Lo anterior con datos de la organización Hermosillo ¿Cómo Vamos?, la cual también apunta la necesidad de impulsar programas de políticas públicas para identificar los casos, garantizar el acceso y el tratamiento adecuado.
La depresión, las adicciones, la soledad, el complejo entorno en el cual nos desenvolvemos como sociedad día con día provoca un sentimiento de aislamiento tal que, a pesar de estar rodeados de personas, nos sentimos solos, pero no sólo eso, solos y con múltiples problemas sobre nuestros hombros, o así lo consideran las personas que no encuentran solución, aliento, aprecio o en su caso medicamentos y tratamiento adecuado.
Las redes sociales, el acoso escolar, la reciente pandemia que vivimos, la gran cantidad de información a la que tenemos acceso, el abandono familiar y social, van sumando, como gota a gota hasta derramar un vaso que termina quebrándose tomando una decisión orientada a dejar todo.

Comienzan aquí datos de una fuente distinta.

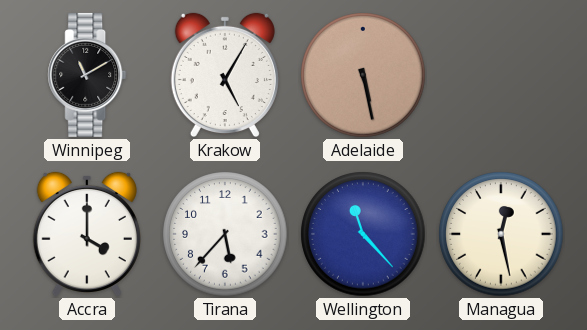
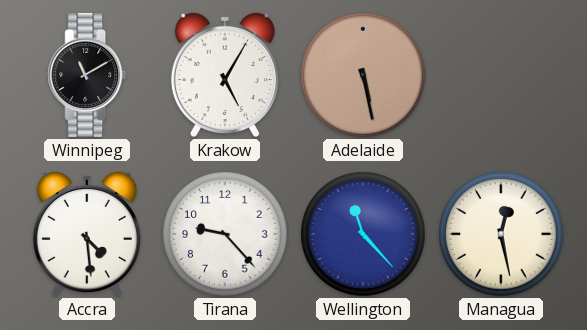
Accra: 4:00 -> 4:29
Tirana: 5:37 -> 9:23
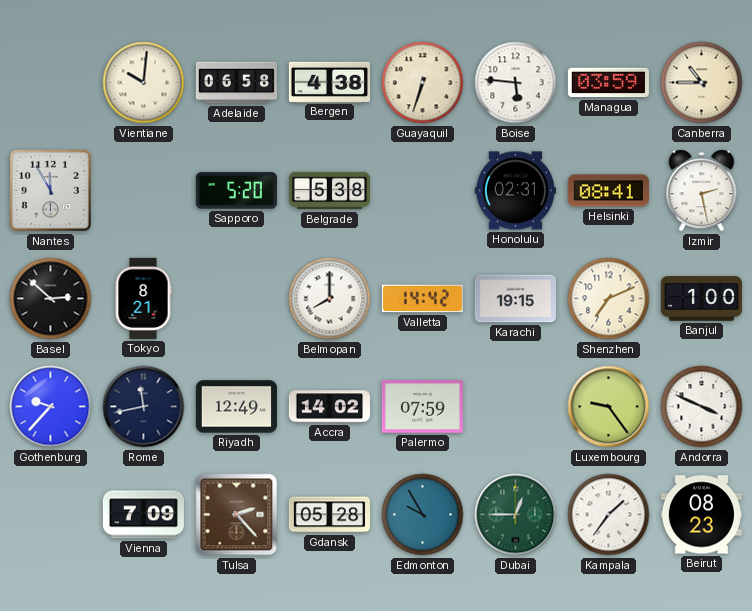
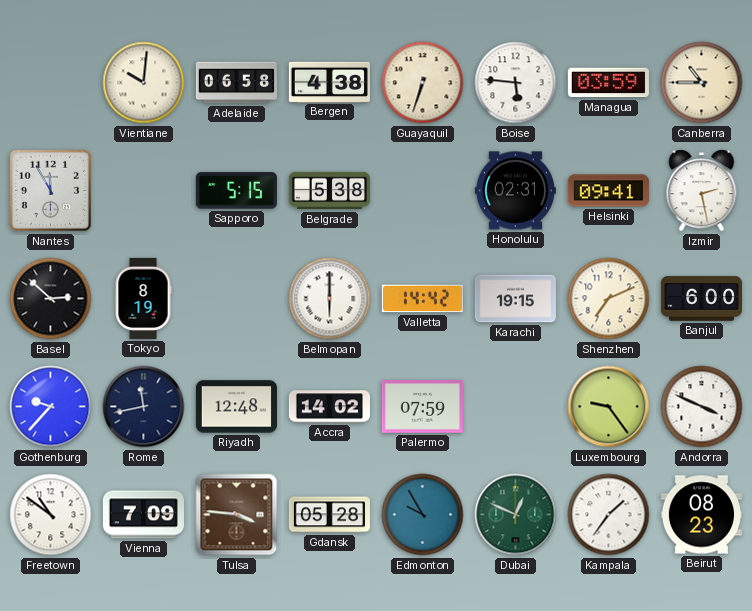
Sapporo: 5:20 -> 5:15
Helsinki: 08:41 -> 09:41
Tokyo: 8:21 -> 8:19
Belmopan: 8:00 -> 6:00
Banjul: 1:00 -> 6:00
Riyadh: 12:49 -> 12:48
Freetown: none -> 10:51
Tulsa: 2:23 -> 3:46
Dubai: 12:45 -> 12:49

El desempleo, los conflictos familiares, sociales, la confrontación política, los conflictos bélicos, elementos que incluso pudiéramos pensar que nada tiene que ver con nosotros y sin embargo nos provocan estados de ánimo que se van reflejando en la salud.
¿Qué hacer con estos números, qué hacer con esta información, qué hacer para seguir viviendo?
Lo deseable sería contar con los servicios de salud mental al alcance de todos para al primer síntoma poder buscar y encontrar respuestas o apoyos, seguramente salir de un conflicto mental es más fácil en compañía de los especialistas e incluso con medicamento.
Encontrar el sentido de nuestra existencia puede ser una respuesta para seguir adelante, con este camino real o imaginario frente a nosotros, quizá se pueda tomar un rumbo más relajado que nos permita tener una mejor calidad de vida.
Cuando todo parece estar en contra, Viktor Frank nos muestra que, aferrándose a una idea, en su caso en el amor de su esposa, es posible sobreponerse a los horrores en un campo de concentración, a pesar de que nunca la volvió a ver, esa idea de amor le dio sentido a su existencia y siguió con su vida.